Vacuum Wannier Functions for First-Principles Scattering and Photoemission

Abstract

We establish a first-principles theory of vacuum Wannier functions unifying tight-binding and nearly-free-electron descriptions across solid-vacuum interfaces. Analytic solutions for canonical Wannier functions in arbitrary dimension and disentangled functions in 1D motivate a numerically verified 3D Wannier close-packing principle, enabling dense k-space construction of full Born-series scattering states at interfaces and thus predictive photoemission calculations without semiempirical vacuum potentials. Applications to graphene and h-BN reveal corrections beyond the first-Born approximation.

Figures (4)

• Figure 1: (a) Dispersions for an empty 1D lattice (black) and the two disentangled bands obtained from the analytic $\theta(k)$ interpolation (red).

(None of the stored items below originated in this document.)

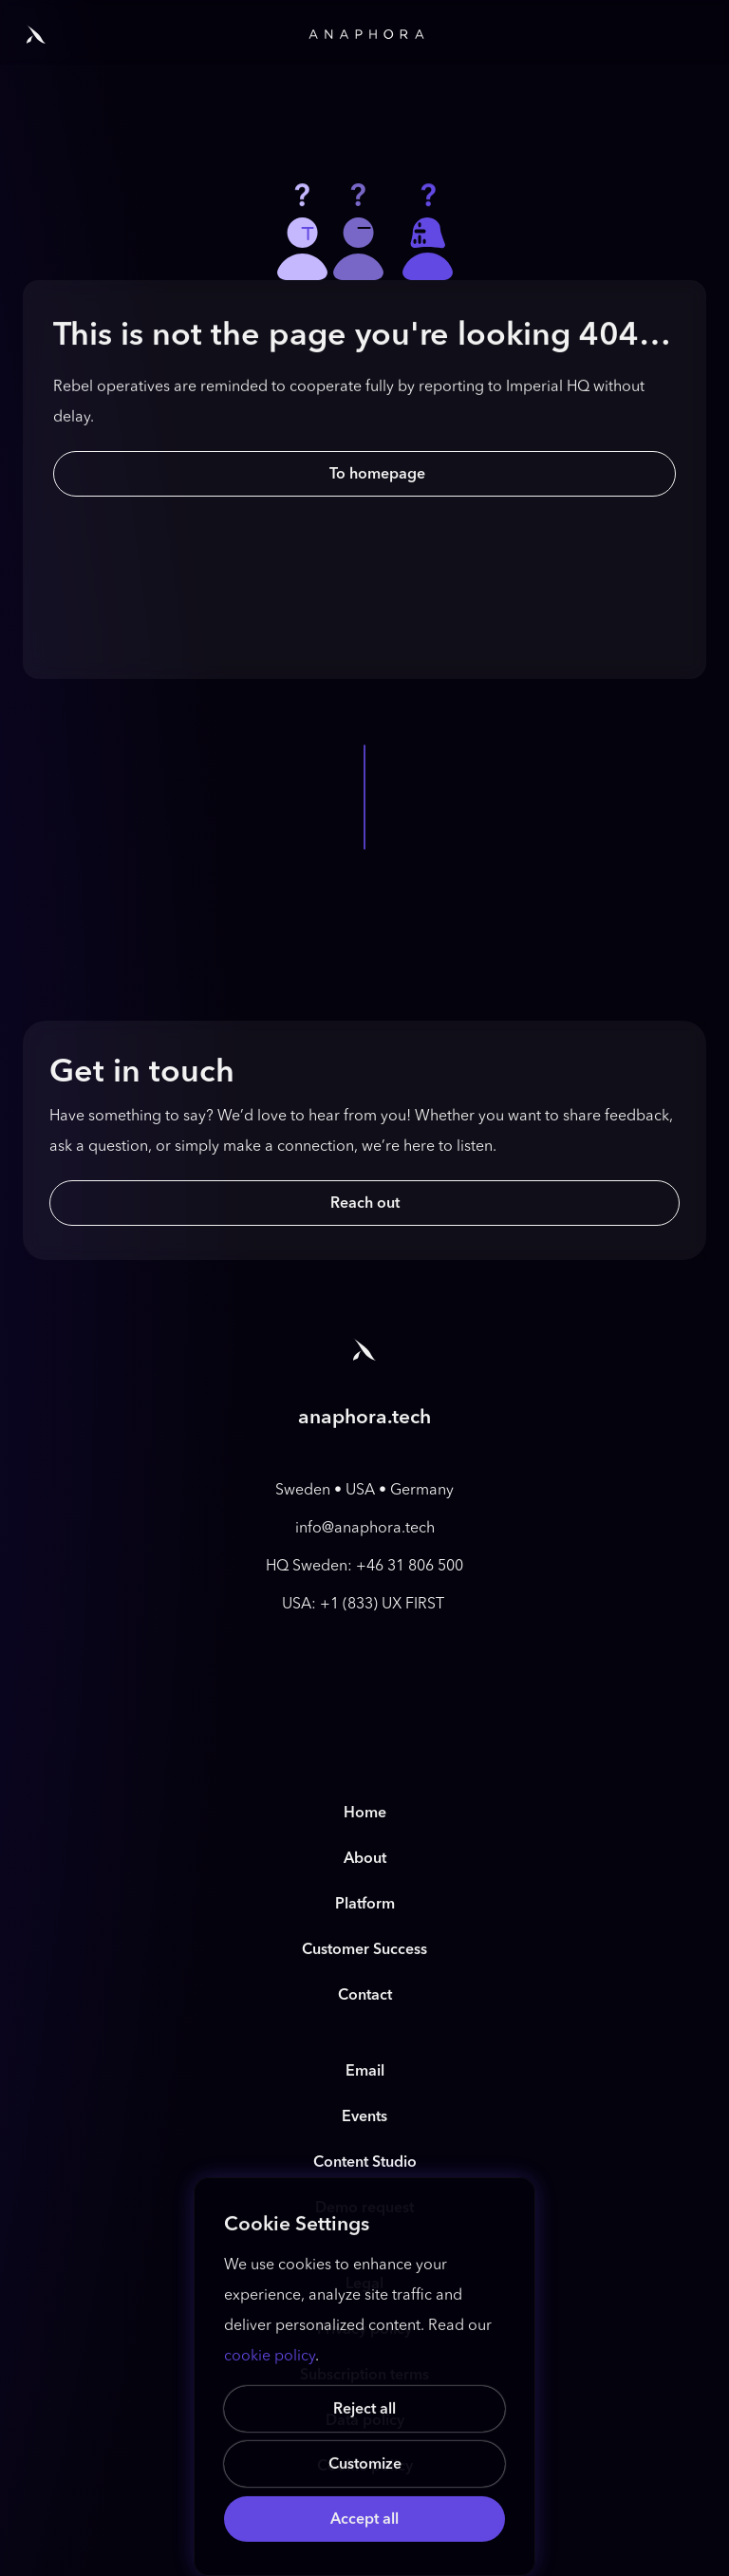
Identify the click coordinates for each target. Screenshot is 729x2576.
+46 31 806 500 (409, 1565)
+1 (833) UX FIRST (384, 1603)
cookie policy (269, 2356)
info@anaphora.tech (365, 1527)
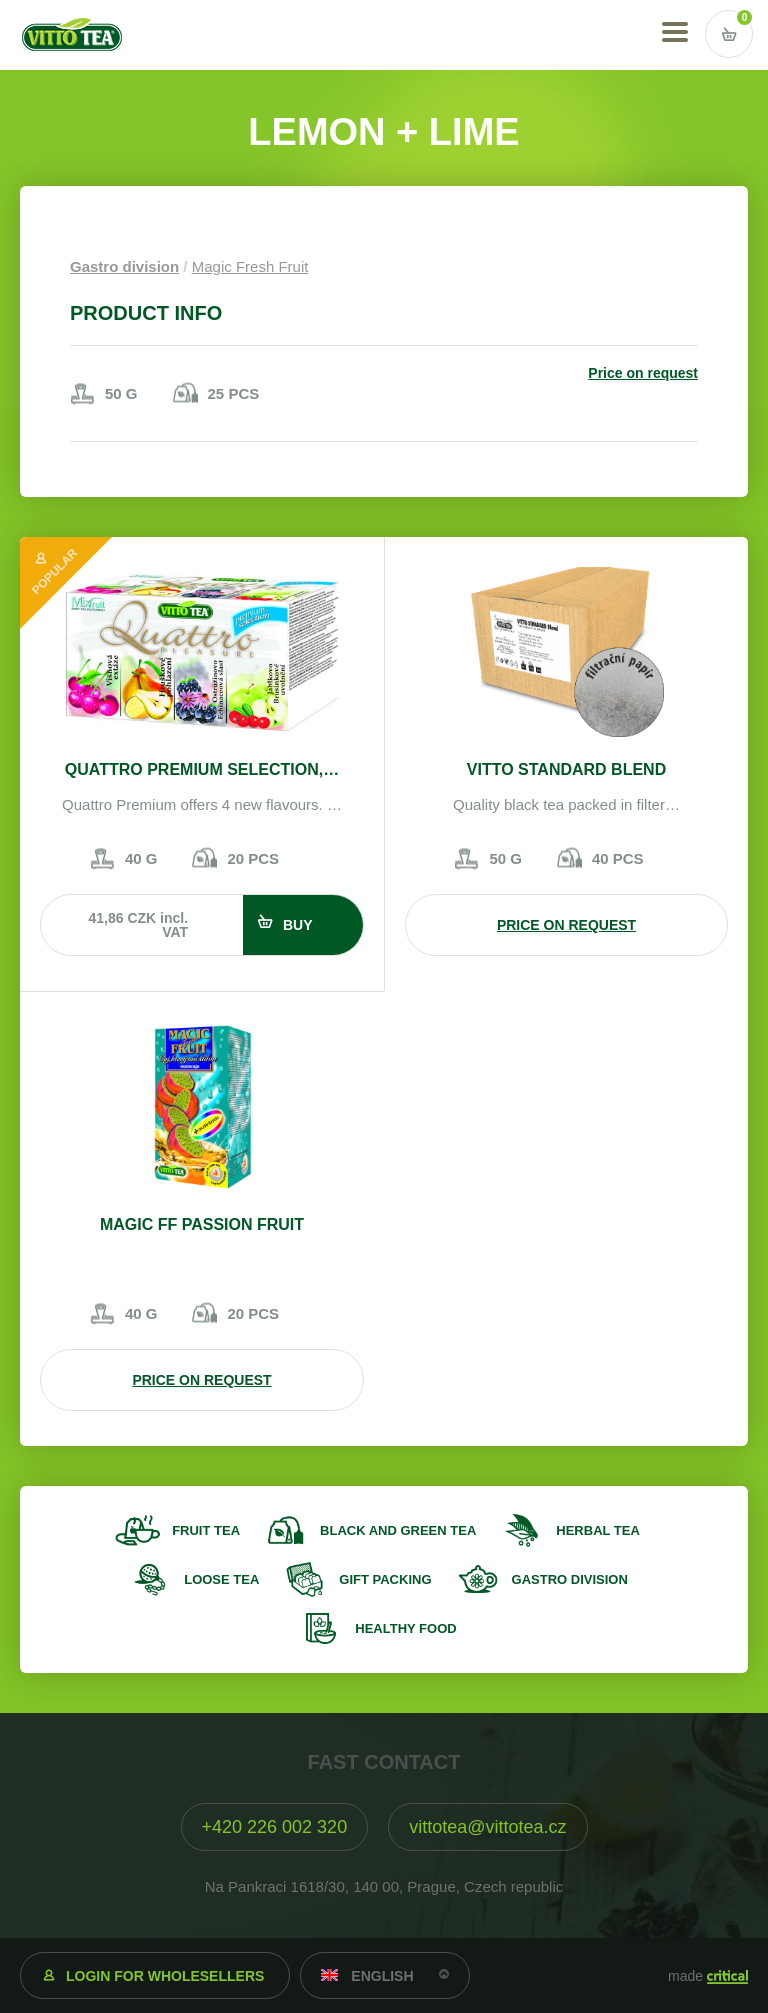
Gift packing (385, 1579)
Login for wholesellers (165, 1976)
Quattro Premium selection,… (202, 769)
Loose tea (221, 1579)
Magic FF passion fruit (202, 1224)
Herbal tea (598, 1530)
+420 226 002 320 (275, 1827)
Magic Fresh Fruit (250, 266)
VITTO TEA (71, 35)
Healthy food (405, 1628)
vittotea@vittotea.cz (487, 1827)
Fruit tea (206, 1530)
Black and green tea (398, 1530)
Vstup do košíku (729, 34)
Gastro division (124, 266)
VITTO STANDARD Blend (566, 769)
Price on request (643, 373)
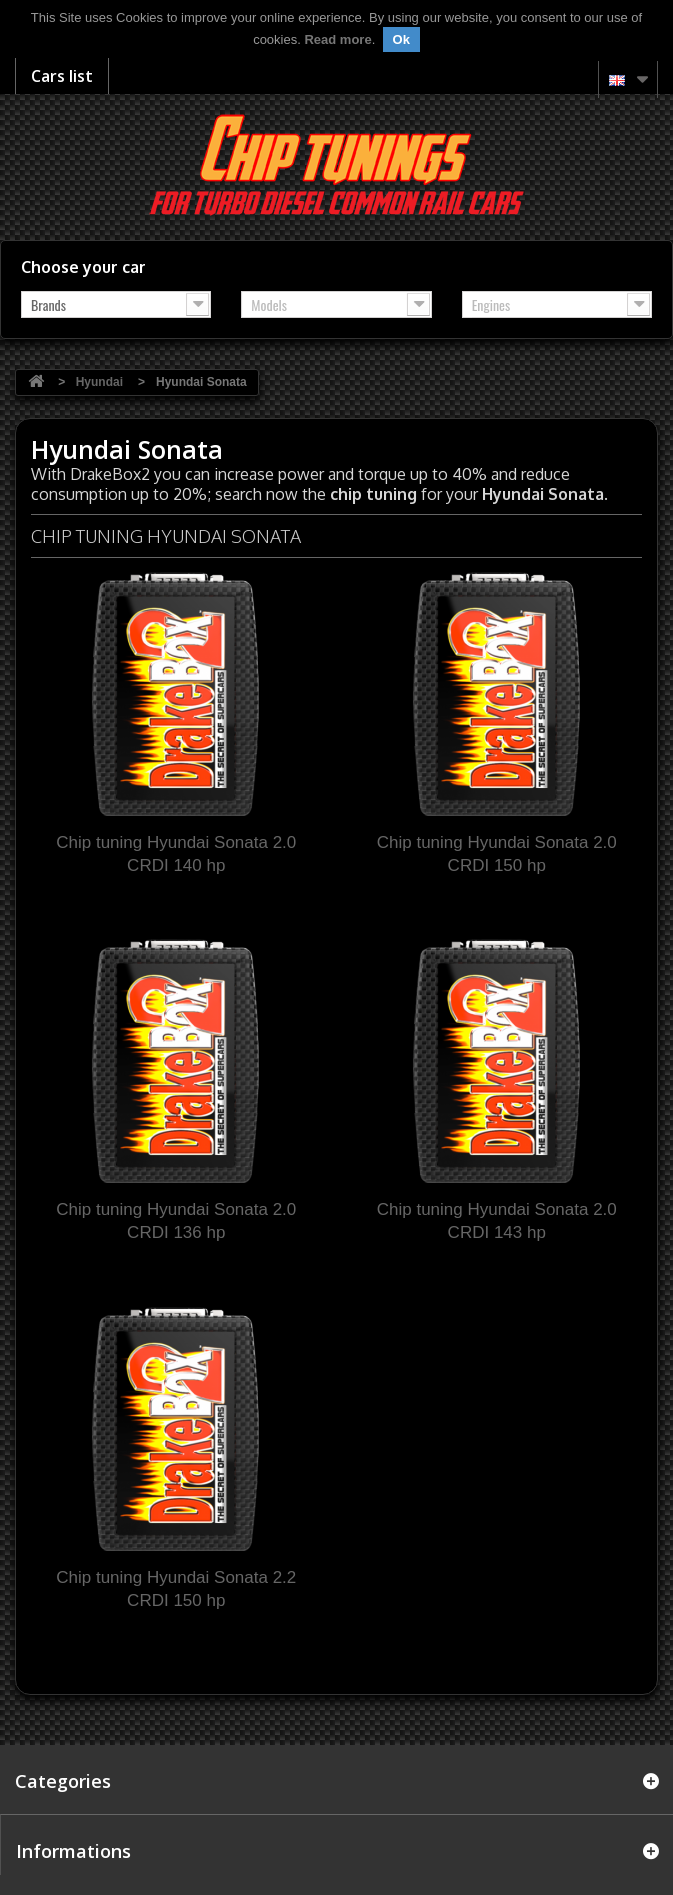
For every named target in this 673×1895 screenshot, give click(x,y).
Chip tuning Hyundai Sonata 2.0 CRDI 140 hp (176, 854)
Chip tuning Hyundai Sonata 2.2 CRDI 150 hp (176, 1589)
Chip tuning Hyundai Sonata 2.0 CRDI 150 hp (497, 854)
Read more (337, 39)
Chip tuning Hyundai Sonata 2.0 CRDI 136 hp (176, 1221)
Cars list (62, 76)
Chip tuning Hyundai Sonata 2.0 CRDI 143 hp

The dashed line marks the frozen window energy boundary. (b) and (c) compare the decay of the magnitudes of the sinc-like and analytically disentangled MLWFs, respectively.
• Figure 2: Stability tests of close-packed lattices for MLWF centers in vacuum: (a–d) projected view of fcc arrangement in a cubic supercell; (e–f) projected view of hcp arrangement in a hexagonal supercell. Blue $\times$'s mark initial randomized centers, and orange circles mark the relaxed positions. Percentages denote rms displacements (relative to the nearest-neighbor spacing) of the initial Gaussian-distributed displacements.
• Figure 3: Vacuum Wannier functions (VWFs): (a) disentangled VWF in the empty lattice and (b) numerically optimized VWF located $\sim 50$ Å above a graphene sheet. The close similarity demonstrates that the analytic theory and realistic slab calculations yield the same compact, regularized functions. Final Wannier-center locations after optimization projected along (c) the normal and (d) transverse planar directions. Yellow and blue surfaces in (a) and (b) represent equal‑but‑opposite sign contour levels; blue $\times$ symbols and red circles in (c) and (d) denote interfacial and deep-vacuum Wannier functions, respectively. The final optimized Wannier functions show striking regularity in location and spacing.
• Figure 4: Photoemission results for graphene (Gr) and hexagonal boron-nitride (h-BN). (a) rms widths of the longitudinal energy distributions. (b–d) Transverse momentum distributions for h-BN using (b) the full theory, (c) constant matrix elements, and (d) matrix elements based on plane‑wave final states. (e) Mean transverse energy (MTE) as a function of excess photon energy: monolayer graphene (blue), boron nitride (red), and the Dowell–Schmerge model (black). Explicit calculations are shown as circles (graphene) and $\times$ symbols (h-BN), with the effective‑mass model in Eq. \ref{['eqn:mte_estimate']} shown as dashed lines.